• Exercise details: In the records below, begin at the line that has "Pour chaque chose une" and stop after the line that has "6-Ce qui soulage du mal aux dents (1)"; quote those lines verbatim and nothing more.

-- Data section follows --

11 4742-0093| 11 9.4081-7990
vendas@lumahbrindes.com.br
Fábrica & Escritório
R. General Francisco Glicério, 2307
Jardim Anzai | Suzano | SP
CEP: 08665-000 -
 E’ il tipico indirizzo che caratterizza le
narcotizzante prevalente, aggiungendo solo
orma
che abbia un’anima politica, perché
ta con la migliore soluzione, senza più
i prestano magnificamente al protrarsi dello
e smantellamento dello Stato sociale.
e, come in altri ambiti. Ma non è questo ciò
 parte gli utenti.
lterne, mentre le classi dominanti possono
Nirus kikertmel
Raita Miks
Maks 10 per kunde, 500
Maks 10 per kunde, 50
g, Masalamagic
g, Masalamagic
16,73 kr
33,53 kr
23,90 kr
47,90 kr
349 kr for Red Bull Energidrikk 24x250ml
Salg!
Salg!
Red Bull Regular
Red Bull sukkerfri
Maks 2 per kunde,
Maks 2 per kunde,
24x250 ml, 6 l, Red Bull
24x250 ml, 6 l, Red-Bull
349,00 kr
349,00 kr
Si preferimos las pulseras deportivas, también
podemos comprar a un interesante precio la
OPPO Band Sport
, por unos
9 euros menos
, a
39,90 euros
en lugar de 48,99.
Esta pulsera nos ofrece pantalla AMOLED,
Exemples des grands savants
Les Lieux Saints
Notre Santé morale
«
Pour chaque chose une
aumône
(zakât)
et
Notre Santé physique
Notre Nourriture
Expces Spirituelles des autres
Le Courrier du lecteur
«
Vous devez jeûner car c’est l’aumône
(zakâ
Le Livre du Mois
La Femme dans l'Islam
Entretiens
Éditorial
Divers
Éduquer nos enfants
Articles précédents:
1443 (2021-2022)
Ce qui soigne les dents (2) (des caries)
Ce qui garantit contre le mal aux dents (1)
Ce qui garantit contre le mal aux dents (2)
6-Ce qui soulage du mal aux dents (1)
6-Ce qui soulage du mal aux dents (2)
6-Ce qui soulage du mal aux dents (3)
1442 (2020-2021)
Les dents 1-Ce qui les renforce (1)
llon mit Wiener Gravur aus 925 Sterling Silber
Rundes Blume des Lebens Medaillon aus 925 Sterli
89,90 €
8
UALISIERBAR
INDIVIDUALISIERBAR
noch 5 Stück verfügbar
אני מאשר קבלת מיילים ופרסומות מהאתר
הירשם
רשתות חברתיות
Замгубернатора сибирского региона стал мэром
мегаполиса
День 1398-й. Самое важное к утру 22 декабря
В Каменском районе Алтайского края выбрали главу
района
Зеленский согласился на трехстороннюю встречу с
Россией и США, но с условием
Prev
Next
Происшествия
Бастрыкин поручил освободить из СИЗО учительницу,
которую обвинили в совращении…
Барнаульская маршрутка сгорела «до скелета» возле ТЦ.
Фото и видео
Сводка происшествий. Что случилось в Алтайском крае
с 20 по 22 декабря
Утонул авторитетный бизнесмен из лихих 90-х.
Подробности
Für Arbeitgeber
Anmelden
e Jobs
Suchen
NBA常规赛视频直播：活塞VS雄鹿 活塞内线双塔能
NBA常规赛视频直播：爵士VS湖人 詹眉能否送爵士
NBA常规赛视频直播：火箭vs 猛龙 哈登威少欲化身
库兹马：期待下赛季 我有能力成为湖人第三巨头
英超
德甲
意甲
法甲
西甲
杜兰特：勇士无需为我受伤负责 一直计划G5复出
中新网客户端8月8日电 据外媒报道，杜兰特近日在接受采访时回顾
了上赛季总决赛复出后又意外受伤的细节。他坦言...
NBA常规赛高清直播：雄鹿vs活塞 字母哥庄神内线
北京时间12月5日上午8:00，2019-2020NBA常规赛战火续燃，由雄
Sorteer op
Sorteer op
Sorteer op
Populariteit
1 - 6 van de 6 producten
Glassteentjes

-- Data section concluded --

• Written response:
Pour chaque chose une
aumône
(zakât)
et
Notre Santé physique
Notre Nourriture
Expces Spirituelles des autres
Le Courrier du lecteur
«
Vous devez jeûner car c’est l’aumône
(zakâ
Le Livre du Mois
La Femme dans l'Islam
Entretiens
Éditorial
Divers
Éduquer nos enfants
Articles précédents:
1443 (2021-2022)
Ce qui soigne les dents (2) (des caries)
Ce qui garantit contre le mal aux dents (1)
Ce qui garantit contre le mal aux dents (2)
6-Ce qui soulage du mal aux dents (1)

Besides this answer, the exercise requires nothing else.